Chris Peel: Why To Choose Adventure

Life is a myriad of choices. You make them all day, every day. And when it comes down to it, the only thing that separates your fantasy from your reality is a choice.

Chris Peel is a person who has chosen to bridge that gap. The 25-year-old Australian native lives a lucid dream, working on a surf charter boat in Papua New Guinea. Because, as Chris puts it, “If you want to see the most amazing things in the world, you won’t find them online. They’ll be out on the boundaries, away from roads, electricity, flush toilets and phone signal.”

But we’re not here to tell his story — we’re here to have him tell it.

QUIKSILVER: Give us a little background on yourself.

CHRIS PEEL: I’m from the Sunshine Coast in Queensland but moved to Byron Bay when I was 4 years old. I spent a lot of time traveling and looking for good waves as a teenager. Now, I split my time in Papua New Guinea, Byron and Japan.

What brought you to Papua New Guinea?

I went there on a surf trip when I was a little kid and met (Skipper) Andrew Rigby for the first time. Then I did another trip with him when I was about 19 and we got on really well. As I grew older, I decided I want to explore new waves and experience a culture that hasn’t been skewed by the west — PNG has both of those things. Then, one day, I got a message from him saying that a position had become available on his boat and asked if I was keen to come on board. I jumped straight in.
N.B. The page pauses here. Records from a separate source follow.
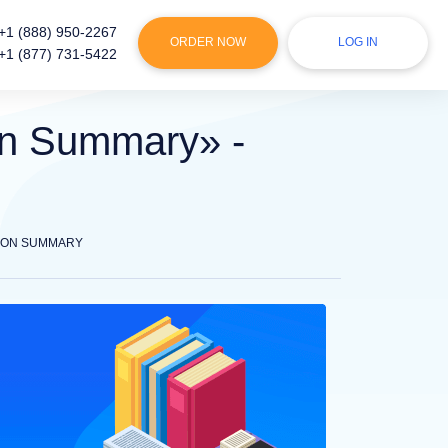
+1 (888) 950-2267
ORDER NOW
LOG IN
+1 (877) 731-5422
ion Summary» -
TION SUMMARY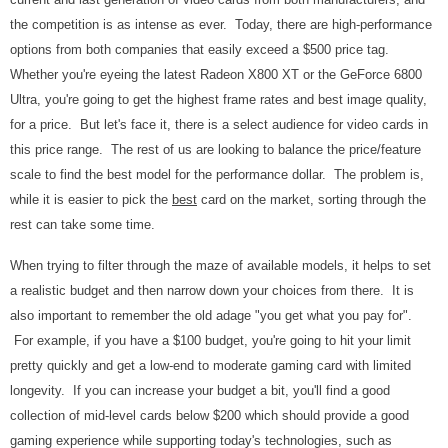
the competition is as intense as ever. Today, there are high-performance
options from both companies that easily exceed a $500 price tag.
Whether you're eyeing the latest Radeon X800 XT or the GeForce 6800
Ultra, you're going to get the highest frame rates and best image quality,
for a price. But let's face it, there is a select audience for video cards in
this price range. The rest of us are looking to balance the price/feature
scale to find the best model for the performance dollar. The problem is,
while it is easier to pick the
best
card on the market, sorting through the
rest can take some time.
When trying to filter through the maze of
available models, it helps to set
a realistic budget and then narrow down your choices from there. It is
also important to remember the old adage "you get what you pay for".
For example, if you have a $100 budget, you're going to hit your limit
pretty quickly and get a low-end to moderate gaming card with limited
longevity. If you can increase your budget a bit, you'll find a good
collection of mid-level cards below $200 which should provide a good
gaming experience while supporting today's technologies, such as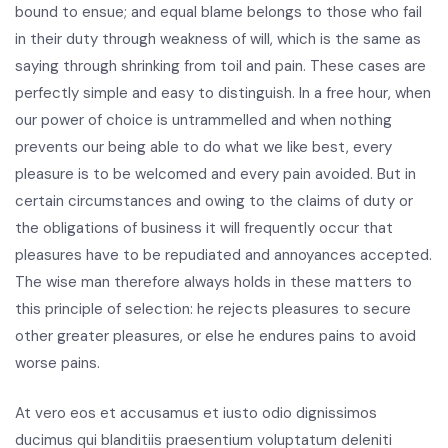
bound to ensue; and equal blame belongs to those who fail
in their duty through weakness of will, which is the same as
saying through shrinking from toil and pain. These cases are
perfectly simple and easy to distinguish. In a free hour, when
our power of choice is untrammelled and when nothing
prevents our being able to do what we like best, every
pleasure is to be welcomed and every pain avoided. But in
certain circumstances and owing to the claims of duty or
the obligations of business it will frequently occur that
pleasures have to be repudiated and annoyances accepted.
The wise man therefore always holds in these matters to
this principle of selection: he rejects pleasures to secure
other greater pleasures, or else he endures pains to avoid
worse pains.
At vero eos et accusamus et iusto odio dignissimos
ducimus qui blanditiis praesentium voluptatum deleniti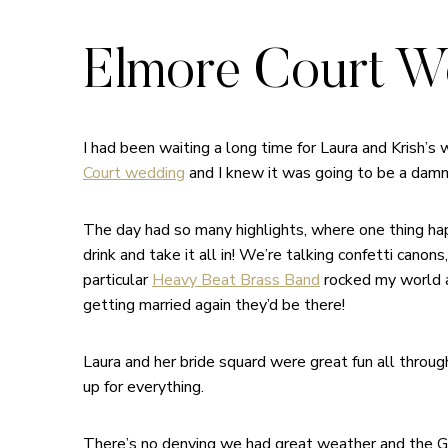
Elmore Court We
I had been waiting a long time for Laura and Krish’s
Court wedding
and I knew it was going to be a damn
The day had so many highlights, where one thing happ
drink and take it all in! We’re talking confetti cano
particular
Heavy Beat Brass Band
rocked my world a
getting married again they’d be there!
Laura and her bride squard were great fun all throu
up for everything.
There’s no denying we had great weather and the Glo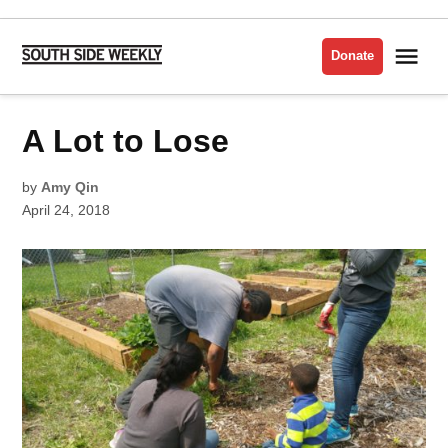
Skip
to
Me
Donate
South
content
Side
Weekly
POSTED
A Lot to Lose
AGRICULTURE
IN
by
Amy Qin
April 24, 2018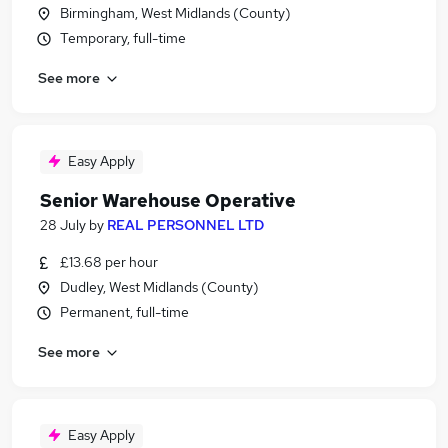
Birmingham, West Midlands (County)
Temporary, full-time
See more
Easy Apply
Senior Warehouse Operative
28 July
by
REAL PERSONNEL LTD
£13.68 per hour
Dudley, West Midlands (County)
Permanent, full-time
See more
Easy Apply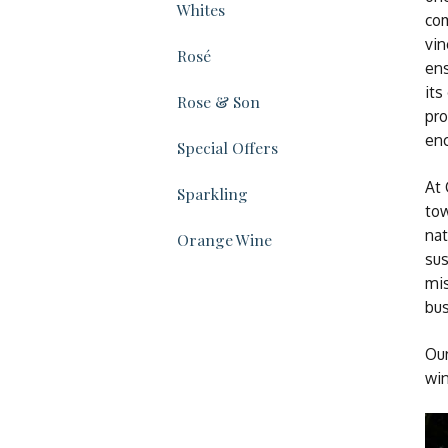
Whites
com
vin
Rosé
ens
its
Rose & Son
pro
enc
Special Offers
At 
Sparkling
tow
nat
Orange Wine
sus
mis
bus
Our
win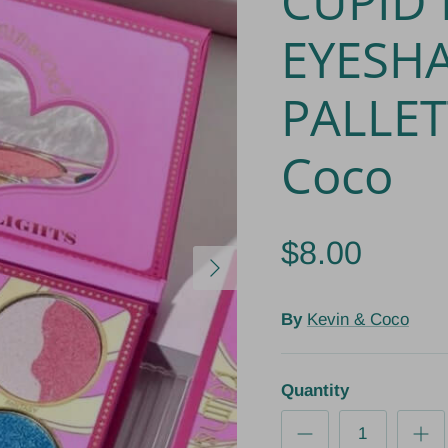
CUPID 
EYESH
PALLET
Coco
$8.00
Next
By
Kevin & Coco
Quantity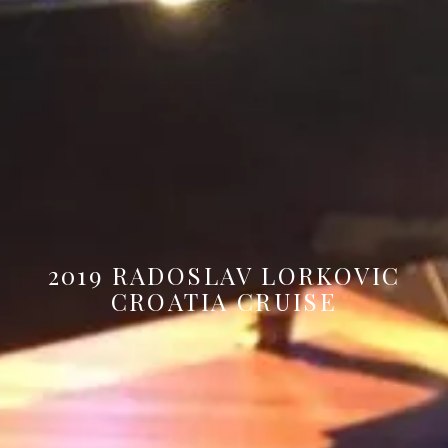
2019 RADOSLAV LORKOVIC
CROATIA CRUISE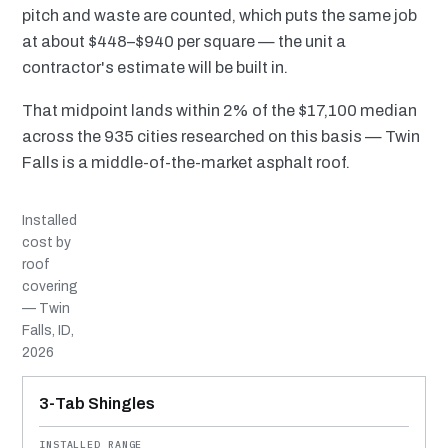
pitch and waste are counted, which puts the same job
at about $448–$940 per square — the unit a
contractor's estimate will be built in.
That midpoint lands within 2% of the $17,100 median
across the 935 cities researched on this basis — Twin
Falls is a middle-of-the-market asphalt roof.
Installed
cost by
roof
covering
— Twin
Falls, ID,
2026
MATERIAL
INSTALLED RANGE
SERVICE LIFE
BEST SUITED TO
3-Tab Shingles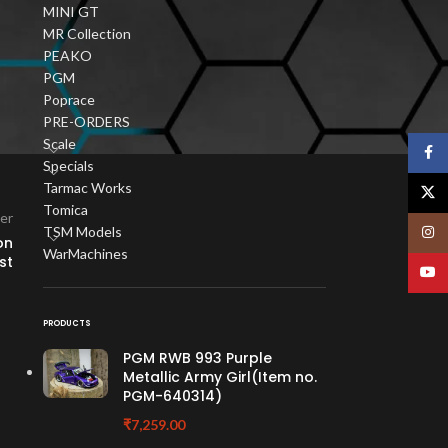
MINI GT
e
MR Collection
ur
PEAKO
PGM
Poprace
PRE-ORDERS
Scale
Face
Specials
Tarmac Works
X
Tomica
er
TSM Models
Insta
on
WarMachines
st
YouT
PRODUCTS
PGM RWB 993 Purple
Metallic Army Girl(Item no.
PGM-640314)
₹
7,259.00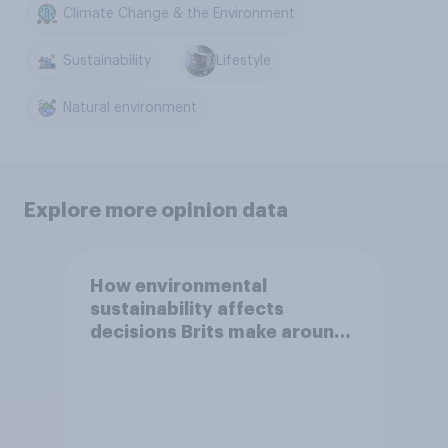
Climate Change & the Environment
Sustainability
Lifestyle
Natural environment
Explore more opinion data
How environmental
sustainability affects
decisions Brits make around
general household purchases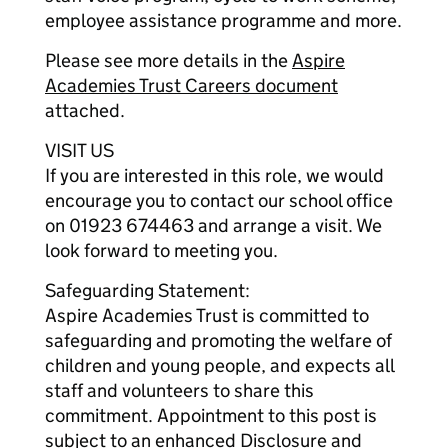
employee assistance programme and more.
Please see more details in the
Aspire
Academies Trust Careers document
attached.
VISIT US
If you are interested in this role, we would
encourage you to contact our school office
on 01923 674463 and arrange a visit. We
look forward to meeting you.
Safeguarding Statement:
Aspire Academies Trust is committed to
safeguarding and promoting the welfare of
children and young people, and expects all
staff and volunteers to share this
commitment. Appointment to this post is
subject to an enhanced Disclosure and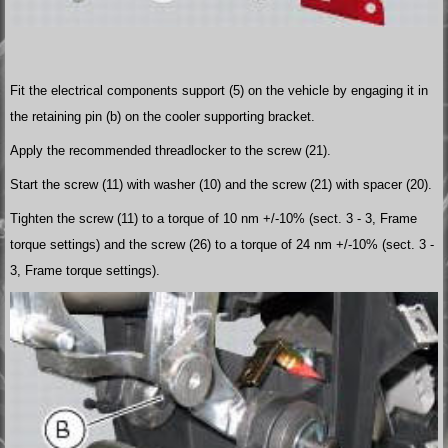
Fit the electrical components support (5) on the vehicle by engaging it in
the retaining pin (b) on the cooler supporting bracket.
Apply the recommended threadlocker to the screw (21).
Start the screw (11) with washer (10) and the screw (21) with spacer (20).
Tighten the screw (11) to a torque of 10 nm +/-10% (sect. 3 - 3, Frame
torque settings) and the screw (26) to a torque of 24 nm +/-10% (sect. 3 -
3, Frame torque settings).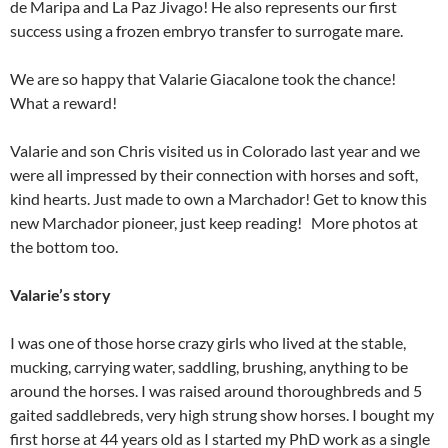
de Maripa and La Paz Jivago! He also represents our first
success using a frozen embryo transfer to surrogate mare.
We are so happy that Valarie Giacalone took the chance!
What a reward!
Valarie and son Chris visited us in Colorado last year and we
were all impressed by their connection with horses and soft,
kind hearts. Just made to own a Marchador! Get to know this
new Marchador pioneer, just keep reading! More photos at
the bottom too.
Valarie’s
story
I was one of those horse crazy girls who lived at the stable,
mucking, carrying water, saddling, brushing, anything to be
around the horses. I was raised around thoroughbreds and 5
gaited saddlebreds, very high strung show horses. I bought my
first horse at 44 years old as I started my PhD work as a single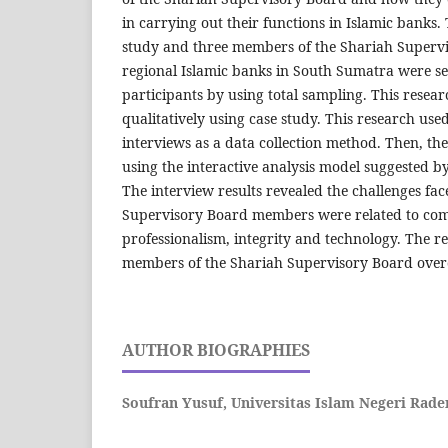
in carrying out their functions in Islamic banks.
study and three members of the Shariah Supervi
regional Islamic banks in South Sumatra were se
participants by using total sampling. This rese
qualitatively using case study. This research use
interviews as a data collection method. Then, th
using the interactive analysis model suggested 
The interview results revealed the challenges fa
Supervisory Board members were related to com
professionalism, integrity and technology. The r
members of the Shariah Supervisory Board over
AUTHOR BIOGRAPHIES
Soufran Yusuf,
Universitas Islam Negeri Rad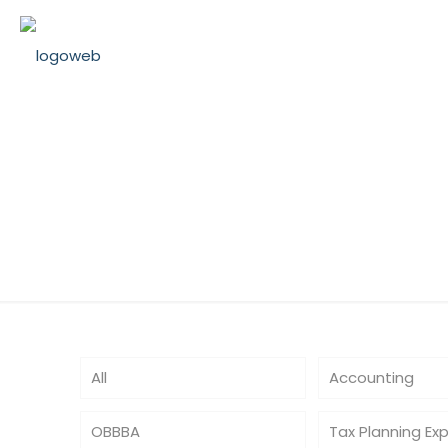
TaxExtensionT
All
Accounting
OBBBA
Tax Planning Ex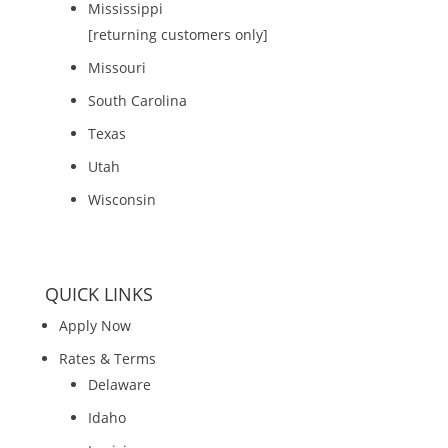
Mississippi
[returning customers only]
Missouri
South Carolina
Texas
Utah
Wisconsin
QUICK LINKS
Apply Now
Rates & Terms
Delaware
Idaho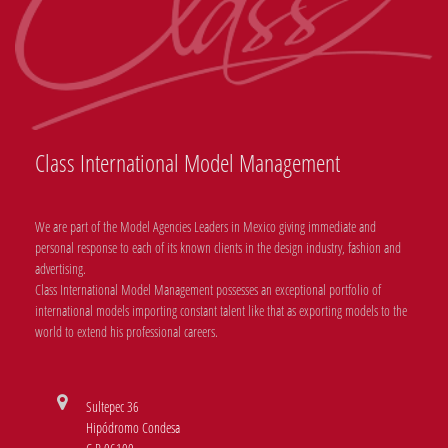
Class International Model Management
We are part of the Model Agencies Leaders in Mexico giving immediate and
personal response to each of its known clients in the design industry, fashion and
advertising.
Class International Model Management possesses an exceptional portfolio of
international models importing constant talent like that as exporting models to the
world to extend his professional careers.
Sultepec 36
Hipódromo Condesa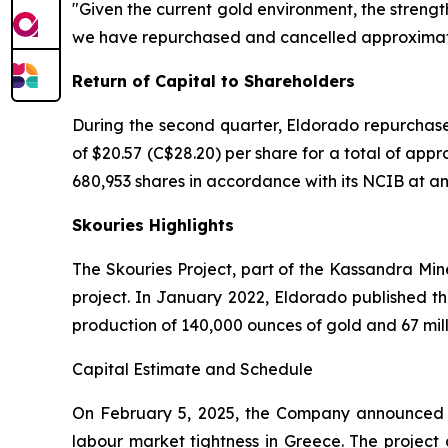
"Given the current gold environment, the strengt
we have repurchased and cancelled approximately
Return of Capital to Shareholders
During the second quarter, Eldorado repurchase
of $20.57 (C$28.20) per share for a total of app
680,953 shares in accordance with its NCIB at an a
Skouries Highlights
The Skouries Project, part of the Kassandra Min
project. In January 2022, Eldorado published th
production of 140,000 ounces of gold and 67 mil
Capital Estimate and Schedule
On February 5, 2025, the Company announced an
labour market tightness in Greece. The project c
That was 2.5 years ago, and each year I find myself more and more excited to get back. I love it.

Why do you love it?

It’s much wilder than anywhere I’ve been. Every day is a full-blown adventure. We still have big pods of dolphin, lots of pelagic fish, reef fish, sailfish, whales, giant clams and big turtles. There are crocs in the big rivers, the reefs are all alive, the local people are rad and to top it all off, the surf we get to access by boat is epic. That's what brought me here.

What’s your life like over there?

I’m on a boat for 10 days straight when we’re on charter. It feels like an epic surf adventure with a different bunch of mates every time when we’re out there so the line between personal life and work life can be pretty blurry.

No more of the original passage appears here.